[Document understanding data]
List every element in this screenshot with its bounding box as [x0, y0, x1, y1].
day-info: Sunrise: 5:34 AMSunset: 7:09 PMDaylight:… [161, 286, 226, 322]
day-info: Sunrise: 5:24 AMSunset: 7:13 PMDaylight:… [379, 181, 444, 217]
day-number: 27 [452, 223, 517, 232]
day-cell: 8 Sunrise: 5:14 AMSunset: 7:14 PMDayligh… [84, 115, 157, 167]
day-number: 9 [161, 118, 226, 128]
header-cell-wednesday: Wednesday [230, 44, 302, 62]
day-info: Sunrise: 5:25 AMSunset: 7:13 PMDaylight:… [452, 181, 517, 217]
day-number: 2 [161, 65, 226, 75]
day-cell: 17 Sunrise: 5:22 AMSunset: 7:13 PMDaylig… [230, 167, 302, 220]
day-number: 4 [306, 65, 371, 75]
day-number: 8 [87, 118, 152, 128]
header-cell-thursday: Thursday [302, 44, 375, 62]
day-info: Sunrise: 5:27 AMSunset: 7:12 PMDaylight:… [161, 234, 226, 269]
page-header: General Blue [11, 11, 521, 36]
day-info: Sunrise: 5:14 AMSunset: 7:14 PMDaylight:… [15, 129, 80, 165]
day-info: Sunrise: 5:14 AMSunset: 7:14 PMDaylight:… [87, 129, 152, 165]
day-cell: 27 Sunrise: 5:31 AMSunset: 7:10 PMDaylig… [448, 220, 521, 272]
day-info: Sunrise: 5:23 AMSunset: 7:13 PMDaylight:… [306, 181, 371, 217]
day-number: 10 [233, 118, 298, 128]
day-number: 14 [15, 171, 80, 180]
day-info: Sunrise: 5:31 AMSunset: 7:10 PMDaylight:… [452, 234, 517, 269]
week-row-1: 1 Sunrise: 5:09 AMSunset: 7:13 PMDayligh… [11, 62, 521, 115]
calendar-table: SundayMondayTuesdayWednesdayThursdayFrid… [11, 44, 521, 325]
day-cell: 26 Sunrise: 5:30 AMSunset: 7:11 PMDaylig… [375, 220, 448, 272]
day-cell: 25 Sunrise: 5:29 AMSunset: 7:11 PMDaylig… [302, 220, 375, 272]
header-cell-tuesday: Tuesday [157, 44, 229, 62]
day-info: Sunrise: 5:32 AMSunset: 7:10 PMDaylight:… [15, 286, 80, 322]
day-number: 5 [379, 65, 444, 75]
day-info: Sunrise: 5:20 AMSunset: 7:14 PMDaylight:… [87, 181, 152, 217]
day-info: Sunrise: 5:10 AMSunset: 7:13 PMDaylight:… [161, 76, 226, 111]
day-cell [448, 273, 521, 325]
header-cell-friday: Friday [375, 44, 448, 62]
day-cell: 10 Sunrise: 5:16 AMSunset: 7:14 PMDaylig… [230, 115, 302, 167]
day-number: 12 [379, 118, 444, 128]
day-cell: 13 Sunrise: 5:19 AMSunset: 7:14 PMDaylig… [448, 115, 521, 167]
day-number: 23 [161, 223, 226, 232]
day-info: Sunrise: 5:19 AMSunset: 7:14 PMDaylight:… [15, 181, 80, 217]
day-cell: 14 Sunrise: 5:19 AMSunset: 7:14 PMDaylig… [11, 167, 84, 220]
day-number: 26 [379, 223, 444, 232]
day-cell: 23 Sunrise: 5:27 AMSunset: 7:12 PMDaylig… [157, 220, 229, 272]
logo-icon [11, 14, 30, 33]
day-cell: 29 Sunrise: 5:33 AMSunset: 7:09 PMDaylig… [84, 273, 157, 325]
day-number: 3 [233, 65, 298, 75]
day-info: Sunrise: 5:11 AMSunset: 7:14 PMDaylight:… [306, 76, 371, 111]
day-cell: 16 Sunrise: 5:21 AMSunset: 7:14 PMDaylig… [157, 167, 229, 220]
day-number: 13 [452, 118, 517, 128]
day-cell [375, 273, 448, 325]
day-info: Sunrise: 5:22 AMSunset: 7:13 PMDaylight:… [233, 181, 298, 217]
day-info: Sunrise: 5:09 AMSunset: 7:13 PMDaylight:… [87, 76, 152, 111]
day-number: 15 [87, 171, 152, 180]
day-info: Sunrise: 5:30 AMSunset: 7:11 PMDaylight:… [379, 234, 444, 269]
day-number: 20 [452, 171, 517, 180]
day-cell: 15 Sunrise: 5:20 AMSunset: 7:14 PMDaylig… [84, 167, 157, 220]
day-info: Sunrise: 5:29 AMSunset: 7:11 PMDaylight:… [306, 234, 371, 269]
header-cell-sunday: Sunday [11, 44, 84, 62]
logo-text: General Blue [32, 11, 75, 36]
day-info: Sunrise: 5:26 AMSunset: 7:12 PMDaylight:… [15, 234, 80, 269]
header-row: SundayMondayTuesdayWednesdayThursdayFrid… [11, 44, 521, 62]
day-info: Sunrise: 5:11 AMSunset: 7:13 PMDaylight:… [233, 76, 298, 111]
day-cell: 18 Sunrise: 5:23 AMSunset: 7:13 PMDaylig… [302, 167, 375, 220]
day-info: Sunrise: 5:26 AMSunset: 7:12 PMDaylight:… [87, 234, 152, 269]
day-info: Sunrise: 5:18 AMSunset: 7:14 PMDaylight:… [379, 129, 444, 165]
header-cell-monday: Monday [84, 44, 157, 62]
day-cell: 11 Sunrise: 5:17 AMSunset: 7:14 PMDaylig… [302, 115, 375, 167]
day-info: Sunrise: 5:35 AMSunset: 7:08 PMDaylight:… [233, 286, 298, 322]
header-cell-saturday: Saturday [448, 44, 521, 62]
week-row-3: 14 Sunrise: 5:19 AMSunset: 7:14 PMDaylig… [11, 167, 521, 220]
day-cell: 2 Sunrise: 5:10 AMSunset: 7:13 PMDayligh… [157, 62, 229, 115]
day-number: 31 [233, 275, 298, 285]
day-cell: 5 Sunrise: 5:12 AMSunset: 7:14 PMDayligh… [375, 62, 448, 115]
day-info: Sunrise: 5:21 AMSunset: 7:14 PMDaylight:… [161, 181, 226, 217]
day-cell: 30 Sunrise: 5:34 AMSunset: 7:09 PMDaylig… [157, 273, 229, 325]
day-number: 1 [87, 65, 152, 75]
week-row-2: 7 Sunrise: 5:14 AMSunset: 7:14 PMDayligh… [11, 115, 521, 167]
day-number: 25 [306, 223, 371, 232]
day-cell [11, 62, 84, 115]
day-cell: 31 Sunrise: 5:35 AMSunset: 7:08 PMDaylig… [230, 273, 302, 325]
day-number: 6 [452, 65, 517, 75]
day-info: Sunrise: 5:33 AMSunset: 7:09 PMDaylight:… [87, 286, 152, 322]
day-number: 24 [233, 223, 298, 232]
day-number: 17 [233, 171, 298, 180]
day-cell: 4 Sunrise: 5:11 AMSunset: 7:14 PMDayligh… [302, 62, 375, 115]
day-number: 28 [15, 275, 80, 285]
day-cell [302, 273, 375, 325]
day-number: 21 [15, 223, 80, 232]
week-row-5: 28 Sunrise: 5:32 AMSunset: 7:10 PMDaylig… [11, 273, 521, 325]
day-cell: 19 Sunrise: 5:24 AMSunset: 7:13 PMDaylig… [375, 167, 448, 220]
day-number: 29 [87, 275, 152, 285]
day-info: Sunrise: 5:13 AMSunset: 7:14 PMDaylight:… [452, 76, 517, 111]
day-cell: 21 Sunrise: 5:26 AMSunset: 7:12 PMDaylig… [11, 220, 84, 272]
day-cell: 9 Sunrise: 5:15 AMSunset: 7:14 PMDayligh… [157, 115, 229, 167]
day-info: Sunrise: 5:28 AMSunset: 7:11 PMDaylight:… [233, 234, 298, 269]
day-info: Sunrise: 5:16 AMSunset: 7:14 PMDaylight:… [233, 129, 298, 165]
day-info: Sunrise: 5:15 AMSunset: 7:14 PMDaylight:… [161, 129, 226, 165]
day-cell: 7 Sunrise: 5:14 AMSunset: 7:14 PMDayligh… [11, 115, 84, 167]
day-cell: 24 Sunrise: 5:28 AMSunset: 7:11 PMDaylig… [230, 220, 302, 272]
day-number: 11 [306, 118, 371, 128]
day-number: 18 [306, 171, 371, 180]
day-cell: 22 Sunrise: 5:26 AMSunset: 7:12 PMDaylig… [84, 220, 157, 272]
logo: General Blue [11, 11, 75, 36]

■ **ASSIGNMENT**: From the data above, copy each line with the string "logo" in it.

■ **RESPONSE TO THIS EXERCISE**:
logo-icon [11, 14, 30, 33]
logo-text: General Blue [32, 11, 75, 36]
logo: General Blue [11, 11, 75, 36]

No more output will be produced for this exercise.